International arbitration / Obligations of independence, impartiality and disclosure of arbitrators/Invoking the responsibility of inadequate arbitrators
We refer to the newsletters of the 14 October 2014 and 16 October 2014. Since the 14 October of this year and the circulation of the ruling of the Paris Court of Appeal against an enforcement of an award for an arbitration award given the 29 March 2011 by the sole arbitrator Mr Henri Alvarez, FASKEN MARTINEAU DUMOULIN LLP, the world of arbitration is in turmoil.
With regards the importance granted to arbitration in Africa, in particular in the OHADA single legal space, all stakeholders of arbitral justice must question their professional practices in light of the ethical and practical scope of this fundamental ruling. How do we accept the slightest infringement to the principles of independence and impartiality of arbitrators who are the very essence of arbitral justice?

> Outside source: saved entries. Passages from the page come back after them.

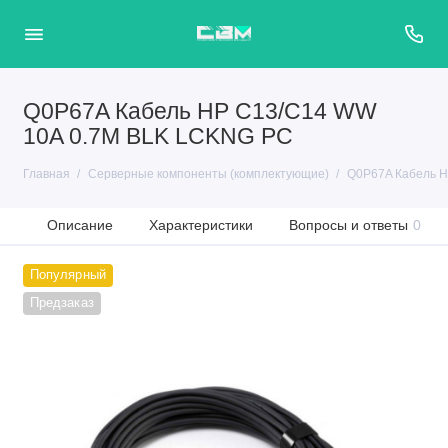
Q0P67A Кабель HP C13/C14 WW
10A 0.7M BLK LCKNG PC
Главная
Серверные компоненты (комплектующие)
Q0P67A Кабель H
Описание
Характеристики
Вопросы и ответы
0
Популярный
Предзаказ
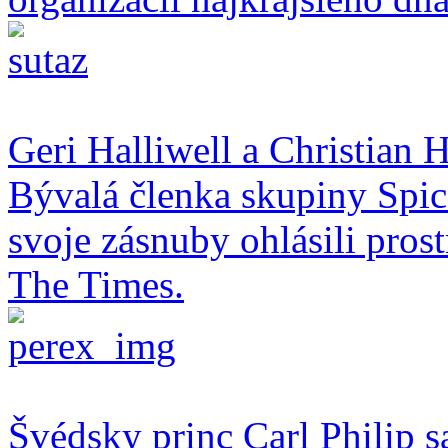
Geri Halliwell a Christian H
Bývalá členka skupiny Spice
svoje zásnuby ohlásili pro
The Times.
Švédsky princ Carl Philip s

These cardinal principles are in fact the vital prerequisite of any decision likely to be enforceable in a rule of law. A prerequisite in fact vital, since any infraction to their vulnerability would cast scorn on arbitral justice as a whole and would incite a generalised loss of interest in the business world.
In this case, they are breaches to obligations to disclose the arbitrator and the law firm in which he is a partner that characterise the irregular nature of the composition of the court of arbitration and strips the given judgement of its effectiveness, in France similar in practise to around the world: the arbitrator for not having correctly disclosed his links with one of the parties, and his law firm, for having accepted, right in the middle of an arbitration and with no disclosure, to be an advisor in an operation of nearly 600 million US dollars for a client that was, at the same time, part of this arbitration.
Guided by a sole arbitrator, a major partner of the firm having disclosed nothing of this operation, the arbitration proceedings in question concerned however several hundreds of millions of Euros and put the survival of thousands of jobs at stake! It is fundamental for the future of arbitral justice to curtail this type of downward slide the sometimes dramatic consequences of which may cast reasonable doubt on the legitimacy of the jurisdictional power granted to a court of arbitration, a fortiori when it is made up of a sole arbitrator.
It will be recalled in this respect that the conflicted arbitrator must be bound, in virtue of the general principles of civil liability, to compensate for the damage potentially caused to the parties. When through his fault, as it happens the insufficient disclosure of the business ties, the arbitrator injured one of the parties that exposed the exorbitant costs of defending itself and found itself as well as its creditors, in extremely serious hardship owing to an intermediary vitiated award, he must be ordered to pay compensation.
It is precisely the case in this instance. In fact, the conflicted award given in March 2011 precipitated the defendant company to the arbitration and its creditors towards very serious economic hardship. Unfortunately this award, the vices of which had been discovered after expiry of the appeal deadline in Barbados weighed like “the sword of Damocles”. In fact, this arbitration was supposed to proceed in two parts; the contentious award concerning the principle of liability and the second award to occur on the quantum of damages, the initial petition for which stood at 990 million US dollars. The extent of the damages caused by a vitiated award may be devastating for the company, its employees, its creditors and a fortiori, when the vitiated award has become final.
How then can you restore the parties to how they were before the arbitration? The loss is colossal. While the defendant party to the arbitration is the first obvious direct victim, what about the harm caused by this vitiated award to the creditors and notably, the harm resulting from the immobilisation of accounts receivable? Abandonment, spreading out over several years, loss of interest? Just like a professional judge who may respond in a disciplinary, civil indeed penal way to a professional fault, an arbitrator and the law firm to which he belongs must also respond to any deficiency characterised in the ruling of the arbitral justice.
While the State is bound to compensate for the damage caused by the malfunctioning of the public justice service, insurance policies must serve to compensate for damage caused by the malfunctioning of the arbitral justice. And insurance companies must demand from the arbitrators, their policy holders, that they strictly abide by their obligations of independence, impartiality and disclosure.